Uğur Temel
İşkence
Efendim fıkra meşhurdur; Tüm dünya ülkelerinin polis teşkilatları arasında bir yarışma yapılmaktadır. Yarışmada; bir tavşan ormana bırakılacaktır. En hızlı ekip çalışmasıyla beraber tavşanı yakalayıp getiren ülkenin teşkilatı da ödüle hak kazanacaktır. Her şey hazırlanır ve yarışma sırayla başlar.
Alman polisi ormana girer, belirli bir organizasyon içerisinde ekip halinde herkes üstüne düşeni yapar, planlar istendiği gibi gider. Makine gibi tıkır tıkır işleyen tuzaklar sayesinde 15 dakikada tavşan yakalanır, getirilir…
İkinci sırada, Amerikan polisi girer ormana… İki ekip şeklinde ilerlerler; birinci ekip önüne geleni kasıp kavurarak, ağaçları devirerek, deliklere sis bombası atarak ilerlerken, diğer ekip tavşanı çekebilecekleri yemler, tuzaklar kurar. Tavşanı korkutarak ilerleyen ekip, kendine çekmeye çalışan ekibe yönlendirecek derken, 20 dakikada yakalarlar tavşanı, getirirler…
Sıra gelir; Ortadoğu ile Avrupa arasında yer alan şirin bir ülkenin polis ekibine… Süre başlar başlamaz büyük bir kargaşayla ormana doğru koşmaya başlar polisler. Biraz daha ilerlediklerinde de ortadan kaybolurlar… Aradan bir saat geçer ama ekip yoktur. İki saat, üç saat, dört saat derken en nihayetinde o Ortadoğu ile Avrupa arasında yer alan şirin ülkenin polis ekibi; ellerinde sigarayla kan ter içinde ormandan çıkar ve hakem heyetinin yanına, elleri kelepçelenmiş, postu yüzülmüş, ağzı burnu yer değiştirmiş bir ayı ile gelirler. Hakem heyeti şaşkınlık içinde sorar; “Nerede kaldınız kardeşim? Hem bu ayı neyin nesi? Yakalamanız gereken tavşan nerede?” Polis ekibinin şefi ayıya ters bir şekilde bakar ve ayı dile gelir: “Abi Allah belamı versin, ekmek mushaf çarpsın ki; ben bir küçük tavşanım, ben bir küçük tavşanım..."
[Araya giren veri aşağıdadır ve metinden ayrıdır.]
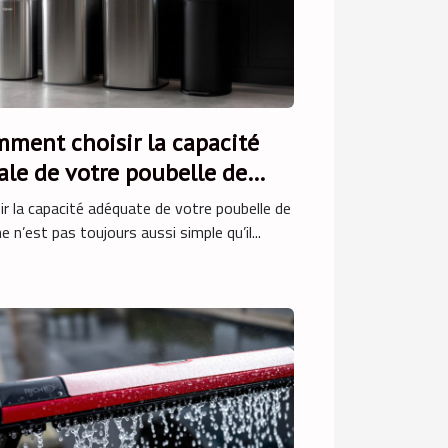
ment choisir la capacité
ale de votre poubelle de
sine ?
ir la capacité adéquate de votre poubelle de
ne n’est pas toujours aussi simple qu’il...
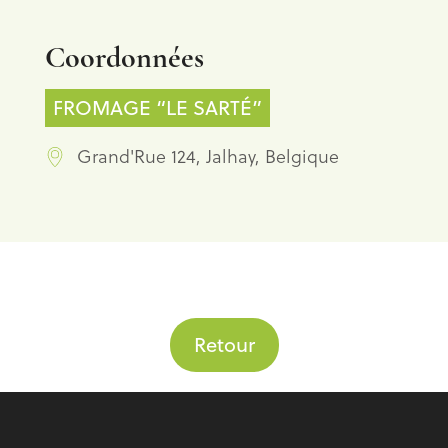
Coordonnées
FROMAGE “LE SARTÉ”
Grand'Rue 124, Jalhay, Belgique
Retour
Pied de page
Dün akşam Türkiye Kupası Yarı Final rövanş maçını seyrederken, o ayıdan farkım yoktu benim… Kendimi bildim bileli futbol aşığı olan ben, “Allah’ım ne olur maç uzatmaya gitmesin, bu işkence 90 dakikada bitsin.” diyerek dua ediyordum. Bir futbol maçının, bu kadar işkence haline geleceğini düşünemezdim bile…
Bakmayın skorun 4 -0 olduğuna… Seyir zevki, oyun kalitesi, taktik anlayışı olmayan bir maçtı. Trabzonspor; “gol yemeyeyim, 0-0 bile bana yeter.” tadında oynarken; Karagümrük, “Kupadan bana ne? Ligden düşmeyeyim yeter.” havasında olunca, maçı seyreden bizler, işkenceye uğrayan o ayı gibi kıvrandık durduk… Hayır; futbolun ne menem bir şey olduğunu bilmesek eyvallah… 22 kişinin, yuvarlak bir nesne etrafında koşuşturduğuna futbol deniyorsa eğer, Real Madrid- Bayern Münih maçı nedir kardeşim?